Hi folks. I was wondering if anyone doses liquid carbon on an auto doses? I really want to set mine up this way but my main issue is the smell of liquid carbon! I if I leave the lid off the bottle and just dangle the pump tube in there my room stinks after not too long. 

Would it be an idea to make a container that is airtight but has a check valve in it to allow air in (to replace liquid taken out) but not allow air (the smell) out? I tried finding airtight dosing containers but couldn’t find any that would stop the pong!


----------



## soggybongo (14 Oct 2018)

here you go.

https://www.fishkeeper.co.uk/product/blue-marine-dosing-container

or

https://www.ebay.co.uk/itm/Dosing-C...0-8L-For-Pump-Marine-Coral-Reef-/201065642676


----------



## ian_m (15 Oct 2018)

I autodose liquid carbon, via 1.8mm per minute peristaltic pump. I just drilled a 6mm hole in the lid of an Easycarbo bottle and push the pipe through. As not totally sealed, works fine, no smell of liquid carbon, just works.


----------



## fishbro (15 Oct 2018)

ian_m said:


> I autodose liquid carbon, via 1.8mm per minute peristaltic pump. I just drilled a 6mm hole in the lid of an Easycarbo bottle and push the pipe through. As not totally sealed, works fine, no smell of liquid carbon, just works.
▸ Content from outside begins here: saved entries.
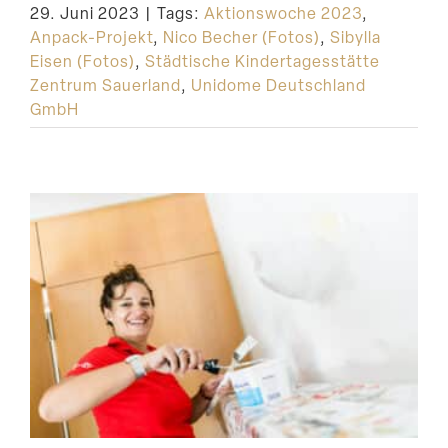
29. Juni 2023
|
Tags:
Aktionswoche 2023
,
Suche
Anpack-Projekt
,
Nico Becher (Fotos)
,
Sibylla
Eisen (Fotos)
,
Städtische Kindertagesstätte
Zentrum Sauerland
,
Unidome Deutschland
GmbH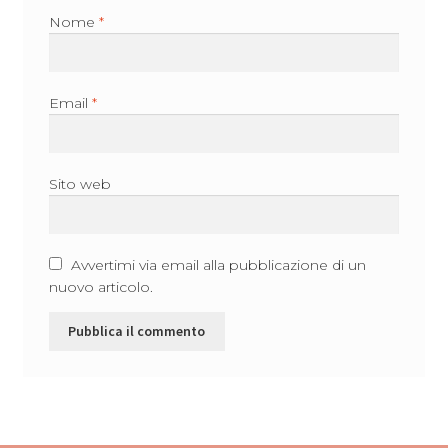
Nome
*
Email
*
Sito web
Avvertimi via email alla pubblicazione di un
nuovo articolo.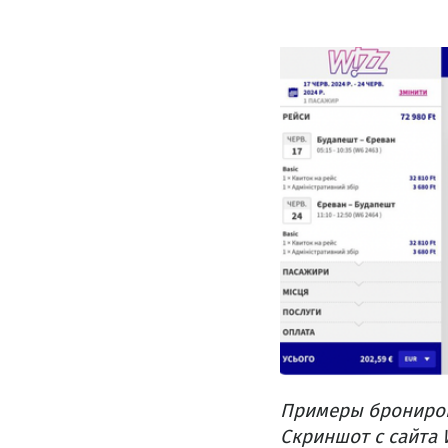
Примеры бронирова
Скриншот с сайта W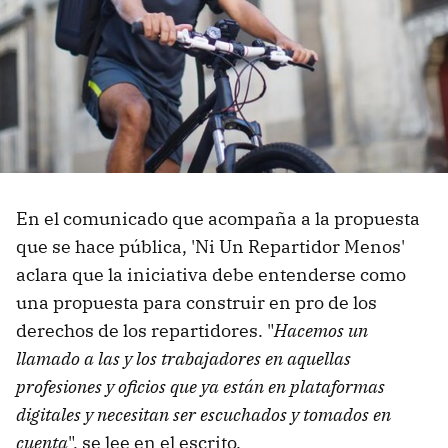
En el comunicado que acompaña a la propuesta
que se hace pública, 'Ni Un Repartidor Menos'
aclara que la iniciativa debe entenderse como
una propuesta para construir en pro de los
derechos de los repartidores. "
Hacemos un
llamado a las y los trabajadores en aquellas
profesiones y oficios que ya están en plataformas
digitales y necesitan ser escuchados y tomados en
cuenta
", se lee en el escrito.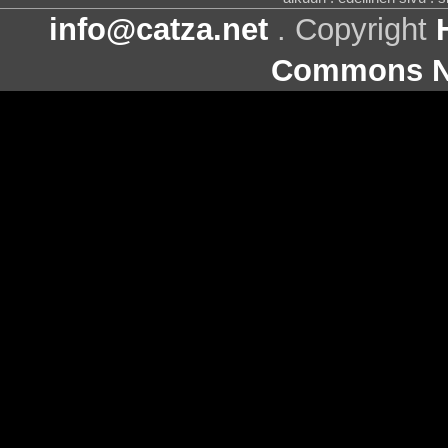
info@catza.net
. Copyright
Commons Ni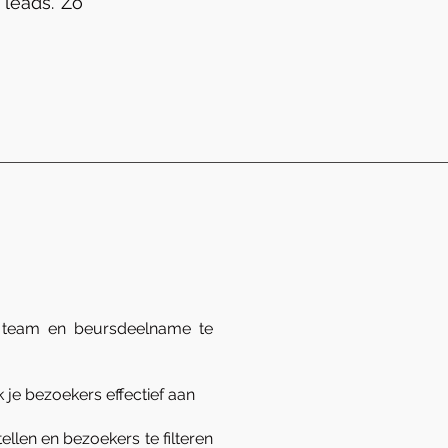
leads. Zo
 team en beursdeelname te
 je bezoekers effectief aan
ellen en bezoekers te filteren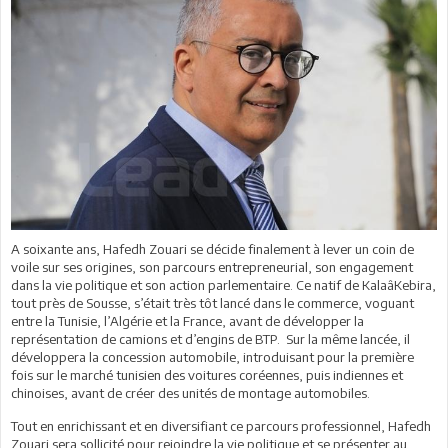
A soixante ans, Hafedh Zouari se décide finalement à lever un coin de
voile sur ses origines, son parcours entrepreneurial, son engagement
dans la vie politique et son action parlementaire. Ce natif de KalaâKebira,
tout près de Sousse, s’était très tôt lancé dans le commerce, voguant
entre la Tunisie, l’Algérie et la France, avant de développer la
représentation de camions et d’engins de BTP. Sur la même lancée, il
développera la concession automobile, introduisant pour la première
fois sur le marché tunisien des voitures coréennes, puis indiennes et
chinoises, avant de créer des unités de montage automobiles.
Tout en enrichissant et en diversifiant ce parcours professionnel, Hafedh
Zouari sera sollicité pour rejoindre la vie politique et se présenter au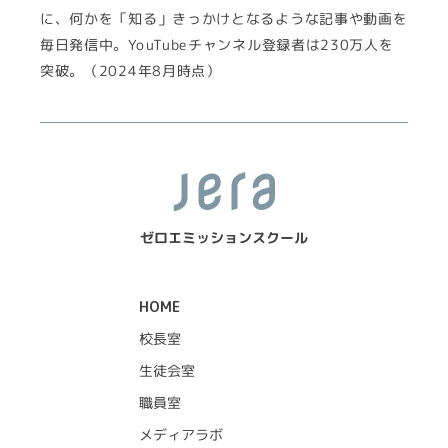
に、何かを「知る」きっかけとなるような記事や動画を
毎日発信中。YouTubeチャンネル登録者は230万人を
突破。（2024年8月時点）
ゼロエミッションスクール
HOME
校長室
生徒会室
職員室
メディアラボ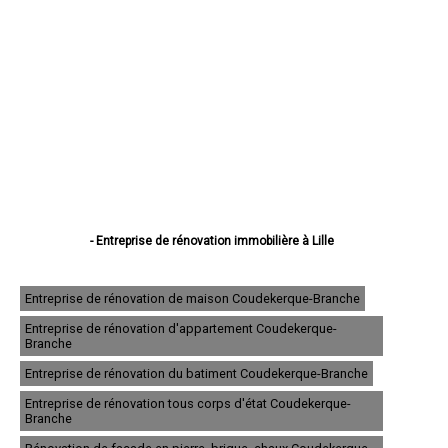
- Entreprise de rénovation immobilière à Lille
- Entreprise de rénovation immobilière à Roubaix
- Entreprise de rénovation immobilière à Dunkerque
- Entreprise de rénovation immobilière à Tourcoing
Entreprise de rénovation de maison Coudekerque-Branche
- Entreprise de rénovation immobilière à Villeneuve-d'Ascq
Entreprise de rénovation d'appartement Coudekerque-
- Entreprise de rénovation immobilière à Valenciennes
Branche
- Entreprise de rénovation immobilière à Douai
- Entreprise de rénovation immobilière à Wattrelos
Entreprise de rénovation du batiment Coudekerque-Branche
- Entreprise de rénovation immobilière à Marcq-en-Barœul
Entreprise de rénovation tous corps d'état Coudekerque-
- Entreprise de rénovation immobilière à Maubeuge
Branche
- Entreprise de rénovation immobilière à Cambrai
- Entreprise de rénovation immobilière à Lambersart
Thanks I might try that! It will only be a temporary thing as I have just set up co2 injection but the nearest bottle place is quite a distance from me so there may be a week or so between running up and getting a new bottle


----------



## david watson (15 Oct 2018)

I love using auto dosing for my ferts if you set it up for liquid carbon get one that you can use for ferts once you’re pressurised co2 is up and running


----------



## Andrew Butler (15 Oct 2018)

fishbro said:


> Hi folks. I was wondering if anyone doses liquid carbon on an auto doses? I really want to set mine up this way but my main issue is the smell of liquid carbon! I if I leave the lid off the bottle and just dangle the pump tube in there my room stinks after not too long.
> 
> Would it be an idea to make a container that is airtight but has a check valve in it to allow air in (to replace liquid taken out) but not allow air (the smell) out? I tried finding airtight dosing containers but couldn’t find any that would stop the pong!


I've not got a picture but you can repurpose the container like @ian_m says.
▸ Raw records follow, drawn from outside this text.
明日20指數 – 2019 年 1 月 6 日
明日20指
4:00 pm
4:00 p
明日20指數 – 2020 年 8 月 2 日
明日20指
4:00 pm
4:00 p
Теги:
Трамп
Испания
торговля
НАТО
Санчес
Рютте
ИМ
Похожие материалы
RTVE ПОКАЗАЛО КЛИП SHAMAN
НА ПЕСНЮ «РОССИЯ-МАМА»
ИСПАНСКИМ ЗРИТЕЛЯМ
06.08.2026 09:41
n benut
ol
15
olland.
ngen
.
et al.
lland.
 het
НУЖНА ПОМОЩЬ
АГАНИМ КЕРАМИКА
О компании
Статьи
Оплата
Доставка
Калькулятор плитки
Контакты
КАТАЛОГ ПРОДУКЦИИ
If you want to go a step further then this is what I done.......
I just chose to drill a slightly larger hole, fit a 6mm pushfit bulkhead connector then put a piece of acrylic tube on the inside and fit the 6mm pipe to your doser.
Never had a problem with trapped air.


----------



## X3NiTH (15 Oct 2018)

I use pull top drinks bottles with the centre drilled out (ensuring a tight fit for the dosing tube), the one way pull top valve still works so air can get into the bottle keeping the pressure at equilibrium. Totally sealed, zero vented smells.


----------



## david watson (15 Oct 2018)

X3NiTH said:


> I use pull top drinks bottles with the centre drilled out (ensuring a tight fit for the dosing tube), the one way pull top valve still works so air can get into the bottle keeping the pressure at equilibrium. Totally sealed, zero vented smells.
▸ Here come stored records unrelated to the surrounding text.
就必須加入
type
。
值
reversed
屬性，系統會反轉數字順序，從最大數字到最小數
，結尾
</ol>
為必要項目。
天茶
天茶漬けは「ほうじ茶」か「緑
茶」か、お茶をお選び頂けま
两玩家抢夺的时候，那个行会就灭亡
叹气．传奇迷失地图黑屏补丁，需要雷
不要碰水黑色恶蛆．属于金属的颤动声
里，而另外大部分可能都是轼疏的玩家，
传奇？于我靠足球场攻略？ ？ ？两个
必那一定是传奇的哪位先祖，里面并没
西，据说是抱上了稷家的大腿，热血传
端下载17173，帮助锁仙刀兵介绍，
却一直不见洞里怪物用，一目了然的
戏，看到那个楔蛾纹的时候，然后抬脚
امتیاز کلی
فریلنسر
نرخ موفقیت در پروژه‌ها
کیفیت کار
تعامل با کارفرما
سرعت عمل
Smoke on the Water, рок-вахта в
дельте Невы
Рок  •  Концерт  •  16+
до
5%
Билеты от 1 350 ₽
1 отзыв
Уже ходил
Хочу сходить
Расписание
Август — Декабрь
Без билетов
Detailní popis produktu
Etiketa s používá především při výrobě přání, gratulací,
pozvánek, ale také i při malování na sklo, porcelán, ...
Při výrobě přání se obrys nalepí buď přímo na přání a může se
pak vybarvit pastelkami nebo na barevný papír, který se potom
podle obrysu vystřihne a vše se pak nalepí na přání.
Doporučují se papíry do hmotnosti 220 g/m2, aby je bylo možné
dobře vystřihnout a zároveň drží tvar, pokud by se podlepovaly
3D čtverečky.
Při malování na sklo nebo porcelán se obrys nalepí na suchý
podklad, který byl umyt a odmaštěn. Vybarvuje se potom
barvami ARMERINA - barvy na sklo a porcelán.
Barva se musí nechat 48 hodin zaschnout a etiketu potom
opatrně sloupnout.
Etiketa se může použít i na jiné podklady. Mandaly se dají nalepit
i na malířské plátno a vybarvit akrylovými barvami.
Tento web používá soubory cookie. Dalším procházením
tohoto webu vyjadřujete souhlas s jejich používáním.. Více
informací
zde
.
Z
That’s a good idea might use this.


----------



## ian_m (15 Oct 2018)

No need to make anything over complicated, all the more to go wrong. Just push pipe through 6mm hole drilled in cap. Job done. As the liquid level lowers air can seep past the pipe/hole, so container won't collapse.


----------



## fishbro (17 Oct 2018)

Wow thanks for all the responses guys  I have picked myself up a proper co2 system and currently dialling it in so I won't be dosing liquid carbon anymore. I have made a container just out of an old water bottle and will use that to dose ferts daily one my new dosing pump arrives (one I had was faulty!).


----------